しかし、違いがあることは間違いない。だから、違いがあるものを違った扱いをするのは差別ではないのだ、という論法がある。その論法が間違っているかどうかは難しいところだが、もしそれが正しいのだとすれば、この世に差別は存在し得ないことになる。
なぜならば、違いのないものなど存在しないからだ。
男と女には違いがある。当たり前だ。では、男と男には違いが存在しないのか? 男というのは全員同じ身長で、同じ年齢で、出身地も、食べ物も、学歴も・・・めんどくさい、とにかくそういったありとあらゆる点で、違いがないなんてことがあるのだろうか? あるわけがない。
ということは、ある男とある男でも違いはあるのだから、違いがあるものを違った扱いをするのは差別ではないことになる。
それだけではない。同じ人同士ですらも違いはある。たとえば、昨日の私と今日の私で、違いがないと思うか? 私の体を形作っている細胞は同じ細胞か? 新陳代謝しなかったか?
なるほど。だが、「違いがないものが存在しない」は言い過ぎだろう。そう思われるかもしれない。話はそれるが、もう少し続けよう。
たとえばデジタルデータはどうか? いくらでも全く同じ形でコピーできるではないか。これなら、全く同じ、違いのないものだと言えるのではないか?
無理だ。
あるデジタルデータは、コンピューターのメモリなりハードディスクなり、何かしらの記憶媒体に記憶される。それらは0と1の羅列で保存されることになるが、その0や1が保存されている物理的な場所は、それぞれに異なる。
あいうえお
あいうえお
この二つは全く同じ文字列なので、全く同じコードで表されるが、この二つの「あいうえお」は別々な場所に領域を持っている。全く同じものではない。

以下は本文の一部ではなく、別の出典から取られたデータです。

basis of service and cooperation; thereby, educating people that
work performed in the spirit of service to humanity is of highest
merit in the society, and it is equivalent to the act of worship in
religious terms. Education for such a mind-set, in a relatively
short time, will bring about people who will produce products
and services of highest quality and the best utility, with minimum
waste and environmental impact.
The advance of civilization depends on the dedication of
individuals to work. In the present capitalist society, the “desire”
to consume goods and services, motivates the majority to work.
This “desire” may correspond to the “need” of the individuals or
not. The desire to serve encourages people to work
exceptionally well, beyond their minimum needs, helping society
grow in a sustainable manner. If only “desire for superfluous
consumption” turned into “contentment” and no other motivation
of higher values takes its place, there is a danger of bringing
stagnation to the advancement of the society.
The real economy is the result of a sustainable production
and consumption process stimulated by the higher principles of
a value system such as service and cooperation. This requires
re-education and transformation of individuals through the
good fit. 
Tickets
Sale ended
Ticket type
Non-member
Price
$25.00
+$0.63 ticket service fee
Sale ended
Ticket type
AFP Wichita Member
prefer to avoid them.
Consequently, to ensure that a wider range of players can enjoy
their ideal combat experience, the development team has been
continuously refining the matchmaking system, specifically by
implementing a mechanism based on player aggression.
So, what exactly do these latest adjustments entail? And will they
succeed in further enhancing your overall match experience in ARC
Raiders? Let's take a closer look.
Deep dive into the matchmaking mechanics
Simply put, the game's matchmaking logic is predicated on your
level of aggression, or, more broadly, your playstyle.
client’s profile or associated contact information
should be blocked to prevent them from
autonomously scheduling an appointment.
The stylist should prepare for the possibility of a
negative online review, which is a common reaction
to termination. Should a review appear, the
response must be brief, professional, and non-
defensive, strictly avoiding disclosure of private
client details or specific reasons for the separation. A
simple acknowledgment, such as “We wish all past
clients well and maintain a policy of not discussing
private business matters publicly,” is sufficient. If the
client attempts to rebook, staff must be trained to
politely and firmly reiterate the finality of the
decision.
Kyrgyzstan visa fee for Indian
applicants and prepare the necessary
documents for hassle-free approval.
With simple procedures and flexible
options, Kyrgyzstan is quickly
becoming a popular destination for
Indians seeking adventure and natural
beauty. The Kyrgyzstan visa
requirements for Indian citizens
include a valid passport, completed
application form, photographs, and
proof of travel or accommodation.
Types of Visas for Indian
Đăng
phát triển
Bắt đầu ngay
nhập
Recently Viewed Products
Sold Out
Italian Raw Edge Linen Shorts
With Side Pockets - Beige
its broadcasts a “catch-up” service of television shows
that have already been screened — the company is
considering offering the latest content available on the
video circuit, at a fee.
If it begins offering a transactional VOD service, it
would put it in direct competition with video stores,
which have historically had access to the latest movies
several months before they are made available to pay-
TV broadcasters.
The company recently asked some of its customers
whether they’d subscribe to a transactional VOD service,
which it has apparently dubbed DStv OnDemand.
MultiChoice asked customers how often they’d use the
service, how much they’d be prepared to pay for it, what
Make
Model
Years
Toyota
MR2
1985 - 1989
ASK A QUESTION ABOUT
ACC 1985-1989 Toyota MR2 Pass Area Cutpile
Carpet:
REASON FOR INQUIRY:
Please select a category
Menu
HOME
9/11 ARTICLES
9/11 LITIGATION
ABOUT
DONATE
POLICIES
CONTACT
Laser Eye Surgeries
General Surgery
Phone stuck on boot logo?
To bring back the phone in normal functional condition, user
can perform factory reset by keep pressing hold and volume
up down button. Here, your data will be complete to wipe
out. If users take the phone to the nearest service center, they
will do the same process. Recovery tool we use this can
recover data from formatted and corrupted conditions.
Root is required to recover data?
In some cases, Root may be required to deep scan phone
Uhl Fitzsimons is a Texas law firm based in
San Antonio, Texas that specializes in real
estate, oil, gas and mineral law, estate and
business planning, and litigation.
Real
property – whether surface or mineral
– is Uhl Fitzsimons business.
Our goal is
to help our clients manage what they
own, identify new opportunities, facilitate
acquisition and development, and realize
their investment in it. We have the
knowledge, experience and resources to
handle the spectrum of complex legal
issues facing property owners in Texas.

それがCDなりDVDなりに保存されているとすればもっとわかりやすい。同じデータでも、そのデータが記憶されている物体が異なっている。
こういった、「万物は変化する」という考え方は、古代のギリシアからあった。ソクラテスより古い、ヘラクレイトスにも見られる。「同じ川に二度足を踏み入れることはできない」という考え方が理解できる人ならば、私が語った内容も分かるだろう。
もし、違いのないものがあるとすれば、それ自身そのものだ。ある瞬間でのそれ自身と比較するなら、それは確かに違いがないものかもしれない。だがそれは、比較するようなものではないだろう。
違いがあることは、差別をすることを正当化しない
以上により、万物には違いがあるのだから、「違いがあれば差別にならない」ならば、差別は存在しないことになる。が、我々は差別という概念を放棄しようとはしないものだ。「男女差別は差別じゃない」と言っている人たちも、自分が差別される段になれば、「差別だ!」とわめき始めるのだから。

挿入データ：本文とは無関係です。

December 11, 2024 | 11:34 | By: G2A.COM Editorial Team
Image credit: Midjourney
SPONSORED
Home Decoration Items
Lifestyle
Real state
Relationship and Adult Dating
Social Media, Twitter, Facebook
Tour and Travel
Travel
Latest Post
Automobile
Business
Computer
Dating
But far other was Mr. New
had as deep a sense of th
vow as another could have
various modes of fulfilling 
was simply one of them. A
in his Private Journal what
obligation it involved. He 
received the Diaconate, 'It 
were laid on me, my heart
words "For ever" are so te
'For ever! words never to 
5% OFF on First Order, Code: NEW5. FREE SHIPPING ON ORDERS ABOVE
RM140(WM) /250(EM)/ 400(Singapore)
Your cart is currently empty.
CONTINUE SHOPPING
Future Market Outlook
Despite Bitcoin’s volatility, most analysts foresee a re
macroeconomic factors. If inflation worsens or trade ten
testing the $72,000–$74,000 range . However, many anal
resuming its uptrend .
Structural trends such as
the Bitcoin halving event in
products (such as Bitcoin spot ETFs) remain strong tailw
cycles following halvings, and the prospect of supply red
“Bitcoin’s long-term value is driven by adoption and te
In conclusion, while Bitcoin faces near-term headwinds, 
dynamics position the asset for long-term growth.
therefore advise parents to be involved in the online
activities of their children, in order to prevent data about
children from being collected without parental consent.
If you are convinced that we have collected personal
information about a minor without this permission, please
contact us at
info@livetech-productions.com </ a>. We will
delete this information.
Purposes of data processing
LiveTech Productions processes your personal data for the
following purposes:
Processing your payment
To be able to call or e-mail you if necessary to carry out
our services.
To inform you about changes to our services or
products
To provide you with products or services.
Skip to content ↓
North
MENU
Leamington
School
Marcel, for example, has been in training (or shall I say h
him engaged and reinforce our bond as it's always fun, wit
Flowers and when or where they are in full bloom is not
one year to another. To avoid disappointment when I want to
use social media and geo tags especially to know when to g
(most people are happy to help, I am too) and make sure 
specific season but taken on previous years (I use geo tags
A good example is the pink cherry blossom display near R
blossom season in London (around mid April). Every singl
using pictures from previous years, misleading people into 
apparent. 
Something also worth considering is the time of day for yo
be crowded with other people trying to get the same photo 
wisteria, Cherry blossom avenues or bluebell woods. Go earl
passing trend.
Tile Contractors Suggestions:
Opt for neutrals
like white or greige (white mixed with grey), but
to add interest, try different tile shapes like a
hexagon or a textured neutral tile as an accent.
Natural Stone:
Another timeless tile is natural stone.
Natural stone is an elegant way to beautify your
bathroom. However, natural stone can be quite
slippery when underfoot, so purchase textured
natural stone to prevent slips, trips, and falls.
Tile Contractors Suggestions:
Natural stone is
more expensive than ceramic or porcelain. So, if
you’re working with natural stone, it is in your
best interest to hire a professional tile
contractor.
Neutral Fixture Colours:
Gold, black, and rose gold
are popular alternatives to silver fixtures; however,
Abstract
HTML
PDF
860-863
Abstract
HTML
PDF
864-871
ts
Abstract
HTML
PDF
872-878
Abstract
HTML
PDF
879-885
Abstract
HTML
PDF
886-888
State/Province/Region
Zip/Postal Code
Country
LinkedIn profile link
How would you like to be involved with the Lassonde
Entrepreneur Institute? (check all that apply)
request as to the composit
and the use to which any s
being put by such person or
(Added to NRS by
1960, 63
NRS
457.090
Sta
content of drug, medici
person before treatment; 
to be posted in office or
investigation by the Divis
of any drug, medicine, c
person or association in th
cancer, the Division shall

では、どうすると差別なのか? 何であれ、違いのある者達を、どうして同じように扱わなければならないのか?
我々の文化のうち、差別を否定する一派の考え方としては、「その特徴が、劣悪な結果をもたらすことを保証しない場合、その特徴を理由に不利な扱いをすること」が差別として非難される傾向にあるとみている。
たとえば、「大阪は犯罪が多い。つまり、大阪人には犯罪者が多い。だから、大阪人は犯罪者予備軍として扱っていい」というような主張もある。本気でこんなことを言う奴は少数派だろうけども、実際に見かけるから恐ろしい。
しかし、大阪人であるという特徴は、犯罪者になることを保証しない。犯罪者になる大阪人もいれば、ならない大阪人もいる。というかむしろ、ならない人の方が圧倒的に多い。よって、大阪人を犯罪者予備軍として扱うことは、不当な差別と認識される。
たとえ実際に、大阪人とそれ以外との間に、犯罪者になる率に違いがあったとしても、この結論は動かない。
犯罪者の喫煙率がどれほどに高いとしても、喫煙者だから犯罪者になりやすいとみるべきではない。喫煙者を犯罪者予備軍として扱うことも許されない。
さて性差別に話を戻そう。「どうして女は馬鹿なのか」と問う前に、男と女での馬鹿率はどのくらい違いがあるのかと興味は湧くが、ここではそれは問題にならないので脇へ置いておく。仮に女の方が男よりも馬鹿である率が高いとしよう。
しかしながら、今までの例と同様、女であることは馬鹿であることを保証しないのだから、女を馬鹿として扱うことも許されない。結局のところ、利口とか馬鹿というのは、個人が持つ特徴であって、性別という抽象概念が持つ特徴ではない。
たとえば、「女は論理的思考ができない」とも言われる。当然、数学も苦手なはずだ。実際、トップレベルの学生の数学のテストでは、男子の方が成績が良いといわれている。「ほら、男の方が優秀なんだ」と、頭の悪い人は喜ぶだろうが、これはむしろ嘆くべきことだ。喜んでいられるのは、この意味が理解できていない人だ。
「男の方が数学ができるんだ」と思っている人たちのうち、何割くらいが、東大の女子大生よりも数学ができるだろうか? ちなみに、私はできないよ。私は数IIICは全く手をつけていない。2Bまでしか読んだことがない。しかも、Bはベクトルの最初の方だけだ。
IIICの分野の話になったら、私は全くちんぷんかんぷんでついていけないことは間違いない。何だ? 私以外の男は、みんな彼女たちよりも数学が得意なのか? 私だけが特別なのか?
んなわけあるか。
別に東大までいかなくてもいいぞ。もうちょっと下のレベルで比較したっていい。その女子大生が相手なら、すべての男が数学の能力で上回るなどと、本気で思ってるのか?
結局のところ、獲得点の上限や割合、分布などを比較した場合に、男の方が成績がいいという程度の意味でしかない。それでは結局、ある二人の男女のうちどちらが数学ができるかという問いになったら、実際に確かめてみる以外の方法は存在しない。
それはつまり、性差ではなくて、個人差で考えるということだ。